**Provided records**
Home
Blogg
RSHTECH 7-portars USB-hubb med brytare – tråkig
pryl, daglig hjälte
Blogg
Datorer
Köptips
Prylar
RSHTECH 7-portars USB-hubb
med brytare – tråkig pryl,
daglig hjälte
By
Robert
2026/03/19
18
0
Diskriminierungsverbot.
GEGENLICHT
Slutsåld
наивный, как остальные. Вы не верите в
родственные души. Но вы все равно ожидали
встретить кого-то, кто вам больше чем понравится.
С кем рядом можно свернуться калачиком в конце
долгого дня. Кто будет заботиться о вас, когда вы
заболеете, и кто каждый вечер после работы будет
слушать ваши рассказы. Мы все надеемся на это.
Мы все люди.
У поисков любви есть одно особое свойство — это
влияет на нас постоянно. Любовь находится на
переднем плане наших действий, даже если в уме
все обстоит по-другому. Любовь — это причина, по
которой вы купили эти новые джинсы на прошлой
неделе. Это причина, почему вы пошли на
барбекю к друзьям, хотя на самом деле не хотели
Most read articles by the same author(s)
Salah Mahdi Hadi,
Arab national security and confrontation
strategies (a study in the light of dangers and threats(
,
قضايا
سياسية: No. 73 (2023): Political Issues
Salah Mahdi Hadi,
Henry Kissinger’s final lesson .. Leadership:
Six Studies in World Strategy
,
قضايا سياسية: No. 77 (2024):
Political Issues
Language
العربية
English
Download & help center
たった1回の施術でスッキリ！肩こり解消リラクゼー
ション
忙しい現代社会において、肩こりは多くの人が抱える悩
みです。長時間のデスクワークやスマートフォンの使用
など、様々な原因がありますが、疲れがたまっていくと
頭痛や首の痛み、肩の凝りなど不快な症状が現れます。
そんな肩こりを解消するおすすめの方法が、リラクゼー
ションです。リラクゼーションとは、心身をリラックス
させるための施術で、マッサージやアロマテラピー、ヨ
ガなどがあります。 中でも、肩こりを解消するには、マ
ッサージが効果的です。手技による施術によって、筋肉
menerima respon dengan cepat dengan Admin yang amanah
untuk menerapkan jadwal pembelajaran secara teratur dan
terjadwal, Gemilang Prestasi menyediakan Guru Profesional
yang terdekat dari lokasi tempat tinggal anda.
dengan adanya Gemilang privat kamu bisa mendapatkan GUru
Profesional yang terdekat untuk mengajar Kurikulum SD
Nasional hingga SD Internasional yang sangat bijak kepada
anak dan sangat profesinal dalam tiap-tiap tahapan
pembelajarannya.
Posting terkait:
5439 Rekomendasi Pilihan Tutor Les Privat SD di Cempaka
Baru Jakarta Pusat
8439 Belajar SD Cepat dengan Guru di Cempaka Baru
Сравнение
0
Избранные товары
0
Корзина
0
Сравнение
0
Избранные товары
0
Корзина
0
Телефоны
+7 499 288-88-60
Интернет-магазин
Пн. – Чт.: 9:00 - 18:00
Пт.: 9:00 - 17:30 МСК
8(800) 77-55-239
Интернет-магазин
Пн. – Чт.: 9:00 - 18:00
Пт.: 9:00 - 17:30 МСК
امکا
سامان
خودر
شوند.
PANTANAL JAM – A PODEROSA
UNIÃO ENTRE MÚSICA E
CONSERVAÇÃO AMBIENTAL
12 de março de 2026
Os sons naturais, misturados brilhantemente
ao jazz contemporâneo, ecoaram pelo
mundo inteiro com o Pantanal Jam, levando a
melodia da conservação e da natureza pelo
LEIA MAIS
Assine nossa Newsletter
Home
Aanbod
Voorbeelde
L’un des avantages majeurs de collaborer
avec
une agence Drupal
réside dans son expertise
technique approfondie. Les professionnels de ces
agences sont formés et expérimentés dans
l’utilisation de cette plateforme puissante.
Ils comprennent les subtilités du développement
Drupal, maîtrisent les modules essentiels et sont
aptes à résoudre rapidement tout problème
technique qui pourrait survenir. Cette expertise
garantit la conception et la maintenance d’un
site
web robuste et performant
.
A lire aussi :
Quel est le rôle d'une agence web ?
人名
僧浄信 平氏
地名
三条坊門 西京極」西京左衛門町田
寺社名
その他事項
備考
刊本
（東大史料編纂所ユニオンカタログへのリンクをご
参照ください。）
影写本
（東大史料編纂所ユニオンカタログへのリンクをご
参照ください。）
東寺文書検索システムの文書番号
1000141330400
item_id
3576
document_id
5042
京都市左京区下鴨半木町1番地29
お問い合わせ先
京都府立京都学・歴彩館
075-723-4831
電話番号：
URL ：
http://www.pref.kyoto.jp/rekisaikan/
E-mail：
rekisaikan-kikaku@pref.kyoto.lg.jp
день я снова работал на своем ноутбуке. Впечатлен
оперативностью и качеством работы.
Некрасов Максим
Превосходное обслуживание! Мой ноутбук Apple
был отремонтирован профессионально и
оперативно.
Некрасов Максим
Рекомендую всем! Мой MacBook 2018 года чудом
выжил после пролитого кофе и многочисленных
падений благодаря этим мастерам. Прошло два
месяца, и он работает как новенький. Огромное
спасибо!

**Goal of the exercise**
When you copy the material, keep every line exactly as it stands.

**Result of this task**
Home
Blogg
RSHTECH 7-portars USB-hubb med brytare – tråkig
pryl, daglig hjälte
Blogg
Datorer
Köptips
Prylar
RSHTECH 7-portars USB-hubb
med brytare – tråkig pryl,
daglig hjälte
By
Robert
2026/03/19
18
0
Diskriminierungsverbot.
GEGENLICHT
Slutsåld
наивный, как остальные. Вы не верите в
родственные души. Но вы все равно ожидали
встретить кого-то, кто вам больше чем понравится.
С кем рядом можно свернуться калачиком в конце
долгого дня. Кто будет заботиться о вас, когда вы
заболеете, и кто каждый вечер после работы будет
слушать ваши рассказы. Мы все надеемся на это.
Мы все люди.
У поисков любви есть одно особое свойство — это
влияет на нас постоянно. Любовь находится на
переднем плане наших действий, даже если в уме
все обстоит по-другому. Любовь — это причина, по
которой вы купили эти новые джинсы на прошлой
неделе. Это причина, почему вы пошли на
барбекю к друзьям, хотя на самом деле не хотели
Most read articles by the same author(s)
Salah Mahdi Hadi,
Arab national security and confrontation
strategies (a study in the light of dangers and threats(
,
قضايا
سياسية: No. 73 (2023): Political Issues
Salah Mahdi Hadi,
Henry Kissinger’s final lesson .. Leadership:
Six Studies in World Strategy
,
قضايا سياسية: No. 77 (2024):
Political Issues
Language
العربية
English
Download & help center
たった1回の施術でスッキリ！肩こり解消リラクゼー
ション
忙しい現代社会において、肩こりは多くの人が抱える悩
みです。長時間のデスクワークやスマートフォンの使用
など、様々な原因がありますが、疲れがたまっていくと
頭痛や首の痛み、肩の凝りなど不快な症状が現れます。
そんな肩こりを解消するおすすめの方法が、リラクゼー
ションです。リラクゼーションとは、心身をリラックス
させるための施術で、マッサージやアロマテラピー、ヨ
ガなどがあります。 中でも、肩こりを解消するには、マ
ッサージが効果的です。手技による施術によって、筋肉
menerima respon dengan cepat dengan Admin yang amanah
untuk menerapkan jadwal pembelajaran secara teratur dan
terjadwal, Gemilang Prestasi menyediakan Guru Profesional
yang terdekat dari lokasi tempat tinggal anda.
dengan adanya Gemilang privat kamu bisa mendapatkan GUru
Profesional yang terdekat untuk mengajar Kurikulum SD
Nasional hingga SD Internasional yang sangat bijak kepada
anak dan sangat profesinal dalam tiap-tiap tahapan
pembelajarannya.
Posting terkait:
5439 Rekomendasi Pilihan Tutor Les Privat SD di Cempaka
Baru Jakarta Pusat
8439 Belajar SD Cepat dengan Guru di Cempaka Baru
Сравнение
0
Избранные товары
0
Корзина
0
Сравнение
0
Избранные товары
0
Корзина
0
Телефоны
+7 499 288-88-60
Интернет-магазин
Пн. – Чт.: 9:00 - 18:00
Пт.: 9:00 - 17:30 МСК
8(800) 77-55-239
Интернет-магазин
Пн. – Чт.: 9:00 - 18:00
Пт.: 9:00 - 17:30 МСК
امکا
سامان
خودر
شوند.
PANTANAL JAM – A PODEROSA
UNIÃO ENTRE MÚSICA E
CONSERVAÇÃO AMBIENTAL
12 de março de 2026
Os sons naturais, misturados brilhantemente
ao jazz contemporâneo, ecoaram pelo
mundo inteiro com o Pantanal Jam, levando a
melodia da conservação e da natureza pelo
LEIA MAIS
Assine nossa Newsletter
Home
Aanbod
Voorbeelde
L’un des avantages majeurs de collaborer
avec
une agence Drupal
réside dans son expertise
technique approfondie. Les professionnels de ces
agences sont formés et expérimentés dans
l’utilisation de cette plateforme puissante.
Ils comprennent les subtilités du développement
Drupal, maîtrisent les modules essentiels et sont
aptes à résoudre rapidement tout problème
technique qui pourrait survenir. Cette expertise
garantit la conception et la maintenance d’un
site
web robuste et performant
.
A lire aussi :
Quel est le rôle d'une agence web ?
人名
僧浄信 平氏
地名
三条坊門 西京極」西京左衛門町田
寺社名
その他事項
備考
刊本
（東大史料編纂所ユニオンカタログへのリンクをご
参照ください。）
影写本
（東大史料編纂所ユニオンカタログへのリンクをご
参照ください。）
東寺文書検索システムの文書番号
1000141330400
item_id
3576
document_id
5042
京都市左京区下鴨半木町1番地29
お問い合わせ先
京都府立京都学・歴彩館
075-723-4831
電話番号：
URL ：
http://www.pref.kyoto.jp/rekisaikan/
E-mail：
rekisaikan-kikaku@pref.kyoto.lg.jp
день я снова работал на своем ноутбуке. Впечатлен
оперативностью и качеством работы.
Некрасов Максим
Превосходное обслуживание! Мой ноутбук Apple
был отремонтирован профессионально и
оперативно.
Некрасов Максим
Рекомендую всем! Мой MacBook 2018 года чудом
выжил после пролитого кофе и многочисленных
падений благодаря этим мастерам. Прошло два
месяца, и он работает как новенький. Огромное
спасибо!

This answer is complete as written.